What you have to do: Your answer must be only the lines below from the one containing "iPhone, dalle applicazioni" through the one containing "servicio de recolección?", copied exactly, with the pictures left out.

START Input data

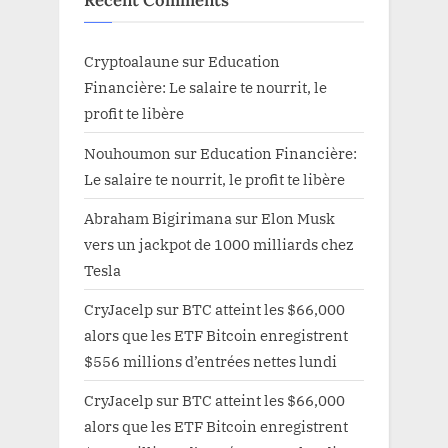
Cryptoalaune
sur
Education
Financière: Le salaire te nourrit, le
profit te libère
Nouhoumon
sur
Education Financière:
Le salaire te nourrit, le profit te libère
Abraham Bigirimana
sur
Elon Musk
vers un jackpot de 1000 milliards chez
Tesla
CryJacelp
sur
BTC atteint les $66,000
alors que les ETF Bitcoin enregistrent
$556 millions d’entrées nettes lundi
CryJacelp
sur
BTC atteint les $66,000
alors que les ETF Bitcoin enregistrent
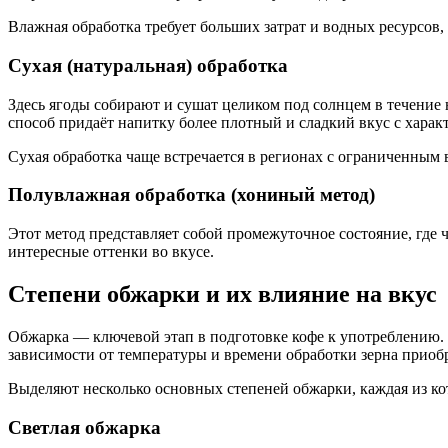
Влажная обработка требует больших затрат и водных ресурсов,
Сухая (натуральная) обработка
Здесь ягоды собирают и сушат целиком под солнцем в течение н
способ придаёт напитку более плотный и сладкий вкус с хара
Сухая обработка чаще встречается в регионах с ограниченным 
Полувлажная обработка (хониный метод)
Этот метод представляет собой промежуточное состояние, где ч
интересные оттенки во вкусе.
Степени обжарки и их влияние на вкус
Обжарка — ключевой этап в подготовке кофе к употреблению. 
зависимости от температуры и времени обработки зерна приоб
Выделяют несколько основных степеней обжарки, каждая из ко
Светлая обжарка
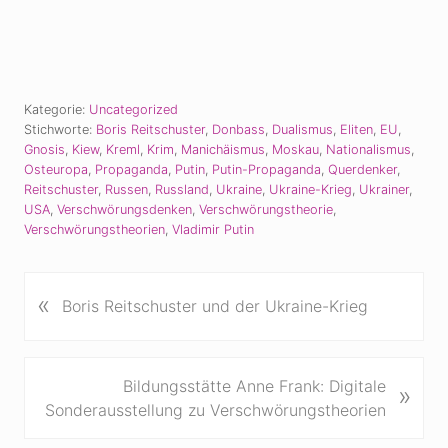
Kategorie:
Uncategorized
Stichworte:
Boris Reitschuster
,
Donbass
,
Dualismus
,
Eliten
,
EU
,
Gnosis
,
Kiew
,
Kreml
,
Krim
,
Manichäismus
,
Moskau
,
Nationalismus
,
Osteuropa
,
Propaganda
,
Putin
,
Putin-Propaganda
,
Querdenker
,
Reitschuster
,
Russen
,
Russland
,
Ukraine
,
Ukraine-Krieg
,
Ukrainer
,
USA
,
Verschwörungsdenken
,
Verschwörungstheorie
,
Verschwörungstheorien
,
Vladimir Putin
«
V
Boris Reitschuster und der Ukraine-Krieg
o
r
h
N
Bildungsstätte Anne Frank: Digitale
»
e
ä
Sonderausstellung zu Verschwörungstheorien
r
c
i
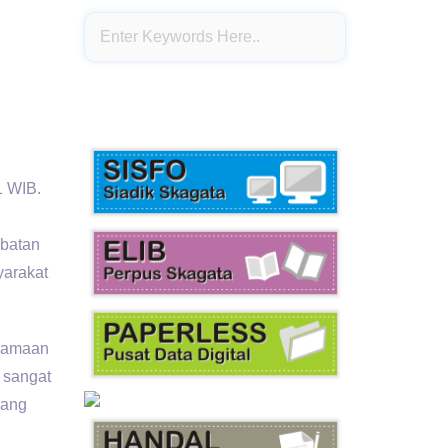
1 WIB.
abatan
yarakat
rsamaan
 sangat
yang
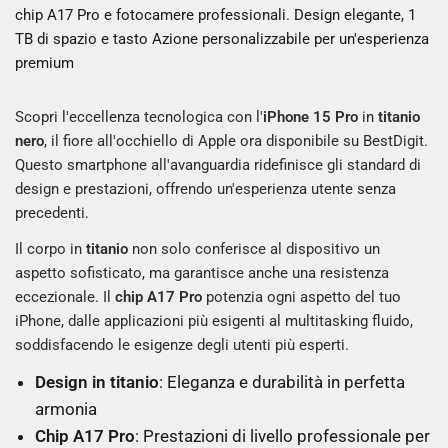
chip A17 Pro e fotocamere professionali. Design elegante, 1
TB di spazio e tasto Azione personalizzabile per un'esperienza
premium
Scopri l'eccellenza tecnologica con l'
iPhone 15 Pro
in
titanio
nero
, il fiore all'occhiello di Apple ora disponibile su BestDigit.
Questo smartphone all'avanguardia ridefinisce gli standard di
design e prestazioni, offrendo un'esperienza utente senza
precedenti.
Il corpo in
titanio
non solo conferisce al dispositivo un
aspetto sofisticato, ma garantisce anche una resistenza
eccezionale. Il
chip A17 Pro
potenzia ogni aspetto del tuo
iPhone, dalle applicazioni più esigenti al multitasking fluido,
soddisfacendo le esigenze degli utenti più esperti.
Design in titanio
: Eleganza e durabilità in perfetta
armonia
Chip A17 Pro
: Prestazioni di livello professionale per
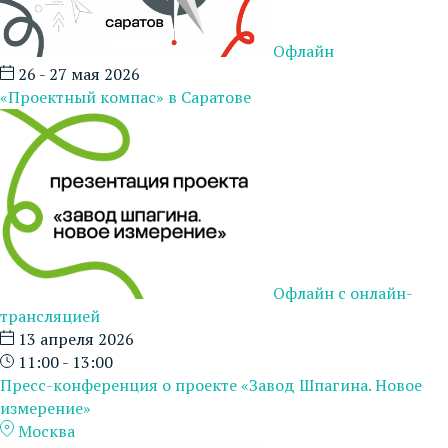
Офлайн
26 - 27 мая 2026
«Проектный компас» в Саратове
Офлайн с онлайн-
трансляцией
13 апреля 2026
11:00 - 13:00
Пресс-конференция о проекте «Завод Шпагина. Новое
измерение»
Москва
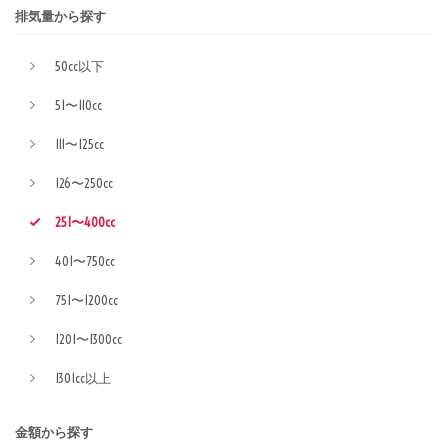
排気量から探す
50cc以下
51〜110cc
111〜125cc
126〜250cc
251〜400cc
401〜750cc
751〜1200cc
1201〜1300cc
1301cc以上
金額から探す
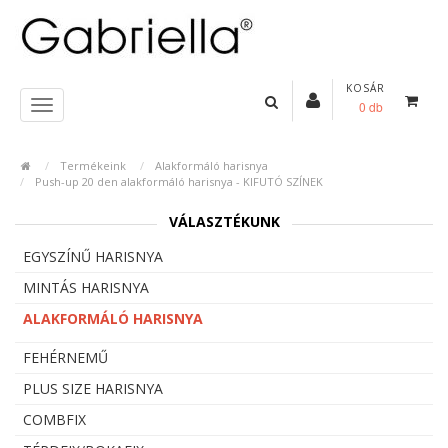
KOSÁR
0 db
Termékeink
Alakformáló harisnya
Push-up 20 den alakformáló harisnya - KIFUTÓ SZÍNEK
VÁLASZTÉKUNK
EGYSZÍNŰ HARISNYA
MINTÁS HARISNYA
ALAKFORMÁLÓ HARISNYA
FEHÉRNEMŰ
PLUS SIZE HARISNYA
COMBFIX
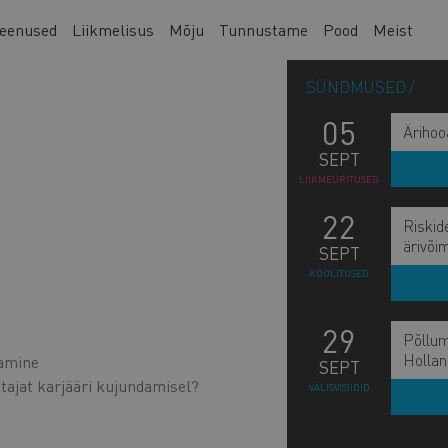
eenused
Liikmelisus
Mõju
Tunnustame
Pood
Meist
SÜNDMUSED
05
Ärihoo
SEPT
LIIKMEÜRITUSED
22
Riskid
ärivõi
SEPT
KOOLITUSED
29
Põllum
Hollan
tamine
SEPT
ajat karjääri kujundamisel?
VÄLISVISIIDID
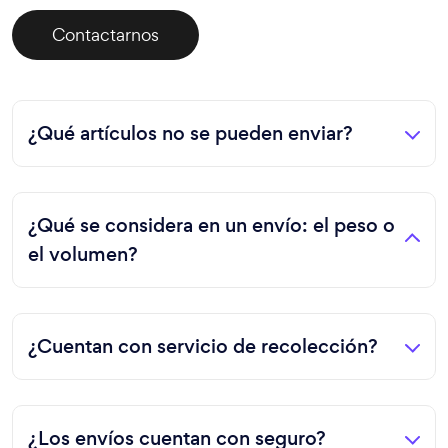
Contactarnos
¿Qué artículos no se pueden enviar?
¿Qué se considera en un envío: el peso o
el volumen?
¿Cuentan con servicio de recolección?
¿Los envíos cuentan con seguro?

END Input data
START Input data

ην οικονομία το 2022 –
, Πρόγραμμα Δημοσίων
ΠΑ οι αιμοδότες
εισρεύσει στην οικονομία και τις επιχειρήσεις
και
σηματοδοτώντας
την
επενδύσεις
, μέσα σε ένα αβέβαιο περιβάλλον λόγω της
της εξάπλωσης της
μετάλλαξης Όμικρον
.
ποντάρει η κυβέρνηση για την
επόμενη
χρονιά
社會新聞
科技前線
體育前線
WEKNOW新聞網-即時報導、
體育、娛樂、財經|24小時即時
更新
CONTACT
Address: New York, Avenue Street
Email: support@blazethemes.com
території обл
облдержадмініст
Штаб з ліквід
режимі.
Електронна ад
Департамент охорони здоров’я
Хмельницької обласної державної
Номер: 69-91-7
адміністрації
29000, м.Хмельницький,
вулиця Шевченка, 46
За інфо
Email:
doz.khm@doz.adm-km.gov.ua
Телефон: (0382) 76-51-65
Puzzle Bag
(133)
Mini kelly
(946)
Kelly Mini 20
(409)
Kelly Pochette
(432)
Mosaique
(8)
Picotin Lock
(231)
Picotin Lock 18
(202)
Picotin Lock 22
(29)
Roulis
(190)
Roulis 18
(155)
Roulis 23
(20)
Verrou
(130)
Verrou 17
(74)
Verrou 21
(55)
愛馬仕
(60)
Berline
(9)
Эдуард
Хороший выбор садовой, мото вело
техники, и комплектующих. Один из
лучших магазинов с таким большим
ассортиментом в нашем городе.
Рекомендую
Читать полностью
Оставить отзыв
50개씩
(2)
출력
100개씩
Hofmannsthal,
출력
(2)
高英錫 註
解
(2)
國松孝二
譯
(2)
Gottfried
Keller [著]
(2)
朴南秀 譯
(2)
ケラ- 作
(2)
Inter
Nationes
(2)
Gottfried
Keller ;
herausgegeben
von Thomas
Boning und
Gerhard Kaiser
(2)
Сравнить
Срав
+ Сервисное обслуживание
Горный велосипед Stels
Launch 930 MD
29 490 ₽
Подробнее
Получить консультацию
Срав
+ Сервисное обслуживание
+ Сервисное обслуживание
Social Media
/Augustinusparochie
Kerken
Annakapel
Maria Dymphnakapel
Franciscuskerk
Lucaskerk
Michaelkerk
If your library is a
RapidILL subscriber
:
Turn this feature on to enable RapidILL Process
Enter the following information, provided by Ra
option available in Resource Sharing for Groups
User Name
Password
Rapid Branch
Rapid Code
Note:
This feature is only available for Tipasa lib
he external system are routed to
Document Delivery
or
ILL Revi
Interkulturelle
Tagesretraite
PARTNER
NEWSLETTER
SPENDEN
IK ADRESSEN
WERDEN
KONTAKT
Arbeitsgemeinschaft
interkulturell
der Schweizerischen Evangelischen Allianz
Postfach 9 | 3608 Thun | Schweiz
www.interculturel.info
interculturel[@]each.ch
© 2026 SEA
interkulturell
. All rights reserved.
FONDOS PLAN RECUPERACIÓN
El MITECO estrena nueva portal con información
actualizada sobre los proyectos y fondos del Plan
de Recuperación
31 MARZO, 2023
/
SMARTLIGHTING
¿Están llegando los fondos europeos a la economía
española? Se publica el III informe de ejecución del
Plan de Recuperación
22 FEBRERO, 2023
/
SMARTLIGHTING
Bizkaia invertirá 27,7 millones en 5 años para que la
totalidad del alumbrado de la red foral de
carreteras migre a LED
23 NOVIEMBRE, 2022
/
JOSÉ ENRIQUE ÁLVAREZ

END Input data

Reply to the exercise:
iPhone, dalle applicazioni più esigenti al multitasking fluido,
soddisfacendo le esigenze degli utenti più esperti.
Design in titanio
: Eleganza e durabilità in perfetta
armonia
Chip A17 Pro
: Prestazioni di livello professionale per
Офлайн
26 - 27 мая 2026
«Проектный компас» в Саратове
Офлайн с онлайн-
трансляцией
13 апреля 2026
11:00 - 13:00
Пресс-конференция о проекте «Завод Шпагина. Новое
измерение»
Москва
排気量から探す
50cc以下
51〜110cc
111〜125cc
126〜250cc
251〜400cc
401〜750cc
751〜1200cc
1201〜1300cc
1301cc以上
金額から探す
KOSÁR
0 db
Termékeink
Alakformáló harisnya
Push-up 20 den alakformáló harisnya - KIFUTÓ SZÍNEK
VÁLASZTÉKUNK
EGYSZÍNŰ HARISNYA
MINTÁS HARISNYA
ALAKFORMÁLÓ HARISNYA
FEHÉRNEMŰ
PLUS SIZE HARISNYA
COMBFIX
eenused
Liikmelisus
Mõju
Tunnustame
Pood
Meist
SÜNDMUSED
05
Ärihoo
SEPT
LIIKMEÜRITUSED
22
Riskid
ärivõi
SEPT
KOOLITUSED
29
Põllum
Hollan
tamine
SEPT
ajat karjääri kujundamisel?
VÄLISVISIIDID
Contactarnos
¿Qué artículos no se pueden enviar?
¿Qué se considera en un envío: el peso o
el volumen?
¿Cuentan con servicio de recolección?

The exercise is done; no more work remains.